I’m getting back into the SCA. That’s the Society for Creative Anachronism,
>*…an international living history group with the aim of studying and recreating mainly Medieval European cultures and their histories before the 17th century.*
I used to be in the SCA as a teen. I have thought about it for a few years but decided against it because the kids were too young. They keep growing up, these kids, so I’m going to take the plunge.
The two things that tipped me over the edge were S.M. Stirling’s novels of The Change – most particularly the first three, Dies the Fire, The Protector’s War and A Meeting at Corvallis – and the plan of study for the Gleeschool this year: the Middle Ages.
So I want things like this (hold the rayon, please)
Linen Fabrics at Dharma Trading Co.
and perhaps a pair of these, with decidedly non-period soles, thanks.
Of course we’ll need some outerwear from this
The plan is for me, Faith and Abby to get set up first. Then, we can see whether we like it before going all-in as a family. Bede, while very appropriately named for a historical reenactor, is maybe not so much the fan. We’ll see.
I’m glad that the period I’m interested in has nice, simple clothing. I’m leaning toward ninth century Ireland. And at this point that means everyone gets ninth century Ireland.
This is completely insane.
12 thoughts on “getting carried away”
Woooo hoooo! Insane? Maybe but fun too. I bet the girls will just eat it up! This is one of those 1001 reasons. 🙂
No, not insane. It will be grand fun! Much more than going bowling.
I'm so excited for you! And I think Faith and Abby will love it. I wish my schedule were more predictable. I would love to join, too! 🙂
oh man that is soooo exciting!!! if you have need of my sewing skills—-that is the area that I am most gifted in 😀
I've been enjoying your posts about your middles ages studies because that's where we are, too, this year, and there's a lot of crossover between our booklists. When I was gathering materials early in the summer, I got started on a huge internet rabbit trail about the SCA. I knew Sandra Dodd was heavily involved for many years, and her site started me on a major reading/clicking binge. My older girls got sucked in too, and we thought seriously about attending some SCA events/meetings in our area, but we weren't sure where to start. They've been asking about it again this week, now that we've officially started our middle ages reading lists. So this post gave me a big smile–and a wave of envy! The whole garb thing is what overwhelms me…I love the thought of it, but clothes-sewing is so far out of my wheelhouse.

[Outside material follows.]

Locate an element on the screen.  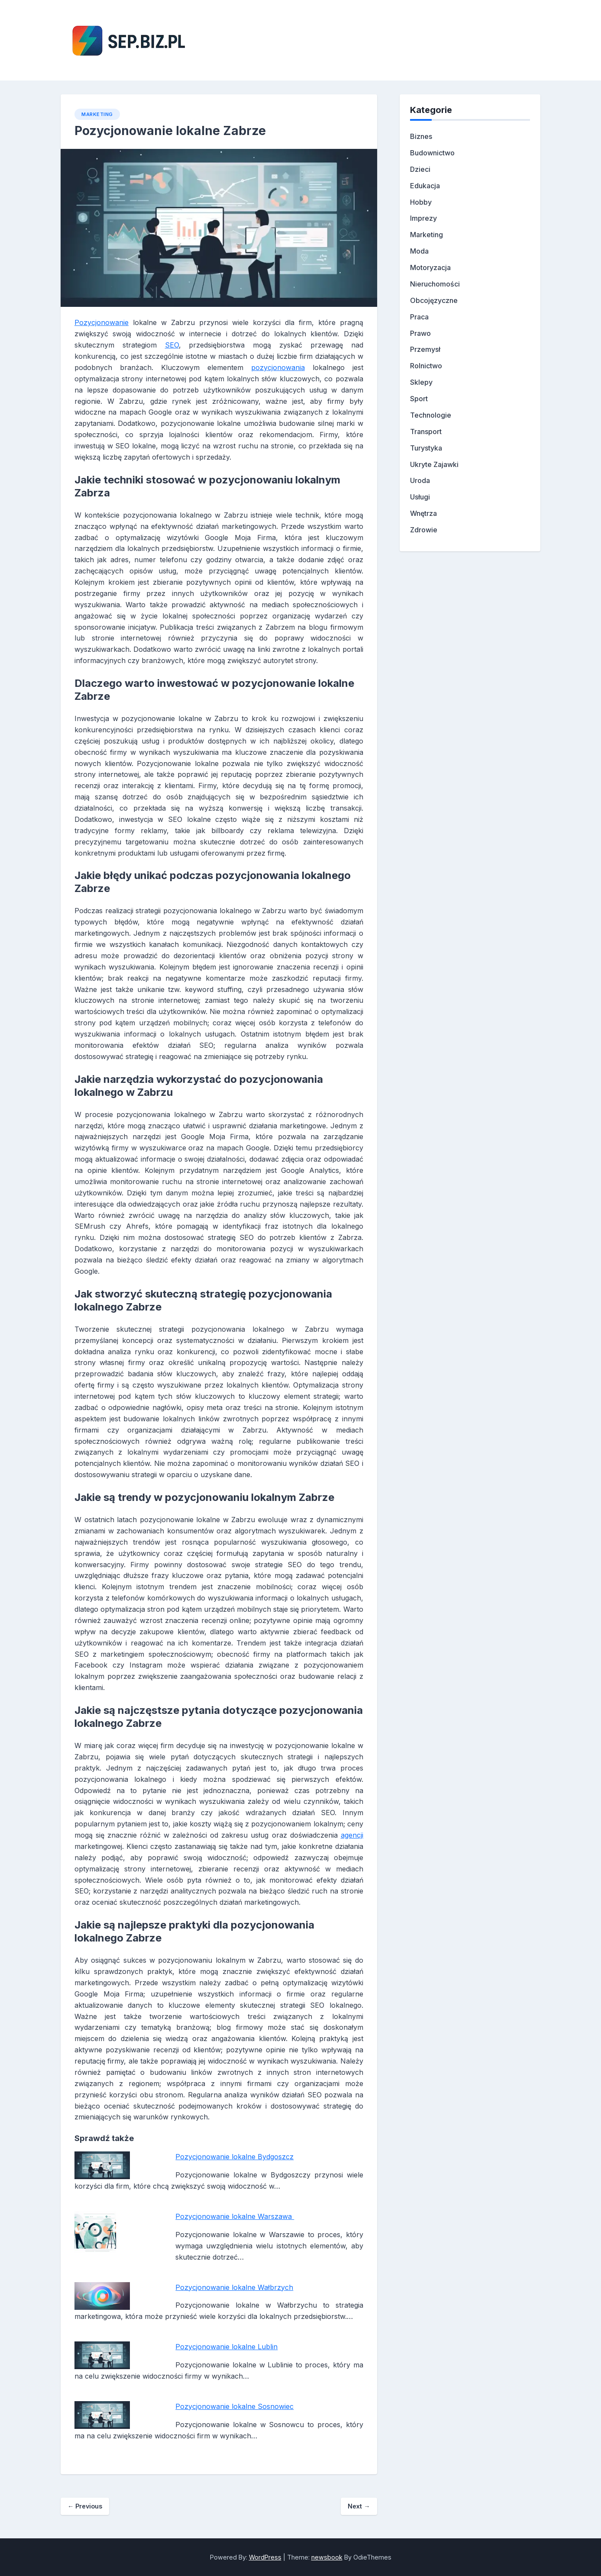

I hope you'll post pictures of your costumes!
I recommend The Knights Next Door: Everyday People Living Middle Ages Dreams. Because I know you don't have anything to read.
As far as not being able to sew, a search for “quilt” on your blog shows you TOTALLY lie :-). I have no idea how to sew. I just got my first sewing machine and I'm going to learn so I can sew garb. It looks pretty simple.
LOL!! Quilt squares = all straight seams (at least for me, so far). Clothing = SCARE THE PANTS OFF ME. 😉
But if you're a newbie too, I feel braver! What I think I need to do is hand the machine over to the children. This could be our big project for the year…
I wandered over from The Bonny Glen (Thanks, Liss!) and had to leave a comment. My husband and I have been reading Stirling's Change novels and this weekend our family went to our local Ren fair. This visit sparked many discussions about the SCA, the Change and the historical accuracy (or lack thereof) of most of the costumes we saw. We also discussed the many reasons people are drawn to the Middle Ages and to dressing in costume. So much grist for good conversation!
I look forward to seeing your Irish costumes as I'm rather fascinated with Medieval Irish history myself.
I'm tremendously excited about the whole thing.
Aren't the Change books great! Honestly, they have 'changed' (ha, ha) the way we talk about things around here. “I don't think I want a Kindle after all. It won't work after the Change.” and so forth.
Of course that assumes we survive at all, no mean trick. Hence the SCA! Meet new friends and then (pretend to) kill them!
Phoebe, I love this. 🙂 My friend Deirdre and I have had on ongoing conversation for years about what we'll do “when the grid goes down”–sounds like the equivalent of the Change. We joke about how I have all the books about homesteading/herbal remedies/preindustrial arts and crafts (a huge collection I amassed while researching Martha and Charlotte), and I've a disassembled loom in the garage, so these assets will earn me a tent on her property, where there is an underground water supply, when the grid goes down. But all I have are the books–no actual skills. LOL.
I'll weep over my Kindle after the Change! We can use it to hold open the pages of the homesteading books. 😉
P.S. I am now giggling about the thought of reading Stirling's novels on my Kindle. Hee!
Oh my gosh, I'm a serial commenter today. Just wanted to add that I'd love to hear more about your “why people are drawn to the Middle Ages” conversation, Melanie!